Editorial illustration for OpenAI API token usage rises from 6 bn to 15 bn per minute, straining compute
OpenAI API Token Usage Surges to 15 Billion per Minute
OpenAI API token usage rises from 6 bn to 15 bn per minute, straining compute
The surge in demand for OpenAI’s services is hitting the back‑end hard. Over the past half‑year, the volume of tokens processed by the company’s API has more than doubled, pushing the infrastructure to its limits. Engineers report frequent outages, while the firm has begun rationing access to keep key customers online.
At the same time, the market for graphics processing units—essential for training and inference—has tightened, driving prices upward and squeezing margins. Inside the organization, senior leaders are forced to prioritize short‑term capacity, often juggling trade‑offs that would have been unthinkable a few months ago. It’s a pressure cooker scenario: relentless growth meets a finite pool of compute resources, and every additional request adds strain.
This context frames what OpenAI’s chief financial officer, Sarah Friar, told the Wall Street Journal about her day‑to‑day focus and the tough choices the company now faces.

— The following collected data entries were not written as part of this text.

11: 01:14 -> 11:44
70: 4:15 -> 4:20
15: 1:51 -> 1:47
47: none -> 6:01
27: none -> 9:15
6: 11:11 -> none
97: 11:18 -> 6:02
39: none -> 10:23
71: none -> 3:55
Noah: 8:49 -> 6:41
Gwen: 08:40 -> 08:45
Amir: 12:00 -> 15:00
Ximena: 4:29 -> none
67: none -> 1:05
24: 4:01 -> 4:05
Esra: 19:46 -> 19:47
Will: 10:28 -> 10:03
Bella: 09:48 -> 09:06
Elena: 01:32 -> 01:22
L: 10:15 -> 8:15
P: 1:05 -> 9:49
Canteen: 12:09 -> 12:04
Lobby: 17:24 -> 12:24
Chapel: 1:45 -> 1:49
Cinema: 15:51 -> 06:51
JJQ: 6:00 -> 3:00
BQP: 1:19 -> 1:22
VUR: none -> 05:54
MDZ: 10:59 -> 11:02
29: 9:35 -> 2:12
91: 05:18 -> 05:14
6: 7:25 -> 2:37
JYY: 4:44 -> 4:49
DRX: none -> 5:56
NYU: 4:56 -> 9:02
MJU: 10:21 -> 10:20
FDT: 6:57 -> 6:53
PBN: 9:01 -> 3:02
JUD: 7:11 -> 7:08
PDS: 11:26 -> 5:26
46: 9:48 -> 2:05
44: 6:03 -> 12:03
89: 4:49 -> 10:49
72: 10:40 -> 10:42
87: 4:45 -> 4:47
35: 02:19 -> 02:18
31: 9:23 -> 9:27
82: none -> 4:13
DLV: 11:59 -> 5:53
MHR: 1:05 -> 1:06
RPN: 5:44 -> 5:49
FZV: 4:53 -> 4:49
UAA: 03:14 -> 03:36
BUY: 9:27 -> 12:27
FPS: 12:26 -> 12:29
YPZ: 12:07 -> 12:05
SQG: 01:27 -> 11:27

Token usage across OpenAI's API jumped from 6 billion per minute in October to 15 billion per minute by the end of March, according to the WSJ. OpenAI CFO Sarah Friar told the WSJ that she spends much of her time hunting for near-term compute capacity and that the company is making difficult decisions about which projects to shelve because resources simply aren't available. Providers have been rolling out new limits since January to manage the agent boom The capacity crisis is also reshaping plans for developer tools, which increasingly run agentic workloads that consume far more tokens.
Is the AI sector hitting a hard ceiling? Token consumption on OpenAI’s API surged from six billion per minute in October to fifteen billion by March, a spike that the Wall Street Journal says is straining the available compute pool. Outages are now common.
And enterprises are feeling the pinch as GPU prices climb and providers resort to rationing. While Anthropic reports an API availability of 98.95 percent, well below the 99.99 percent benchmark, it is already losing enterprise customers to OpenAI. OpenAI is cutting Sora.
The company shut down its video‑generation app Sora to reallocate GPU cycles toward coding tools and its enterprise professional tier, a move CFO Sarah Friar said is necessary while she hunts for near‑term compute capacity. Can the sector secure enough silicon to keep pace? Unclear whether demand will subside.
Until providers can expand capacity or find sustainable pricing for GPUs, enterprises may continue to face throttled services, and the current compute crunch could shape short‑term product strategies across the industry.
Further Reading
- OpenAI's API Hits 15 Billion Tokens Per Minute as GPT-5.4 - Business Analytics Substack
- OpenAI’s APIs processed 6 billion tokens per minute in October 2025. By April this year, that had risen to 15 billion - Exponential View Substack
- Accelerating the next phase of AI - OpenAI
- We are growing revenue four times faster than the companies who defined the internet and mobile eras, OpenAI says it's making $2 billion a month — mostly from enterprise users - TechRadar
Common Questions Answered
How much has OpenAI's API token usage increased between October and March?
OpenAI's API token usage surged from 6 billion tokens per minute in October to 15 billion tokens per minute by the end of March. This dramatic increase represents more than a 150% growth in just five months, putting significant strain on the company's computational infrastructure.
What challenges is OpenAI facing due to the massive increase in token usage?
OpenAI is experiencing frequent infrastructure outages and is being forced to ration access to its services to keep key customers online. The company's CFO, Sarah Friar, is spending considerable time searching for near-term compute capacity and making difficult decisions about which projects to postpone due to resource constraints.
How is the current GPU market affecting OpenAI's operations?
The graphics processing unit (GPU) market has tightened significantly, driving prices upward and squeezing profit margins for AI companies. This scarcity of computational resources is forcing providers like OpenAI to implement new limits and carefully manage their available compute capacity.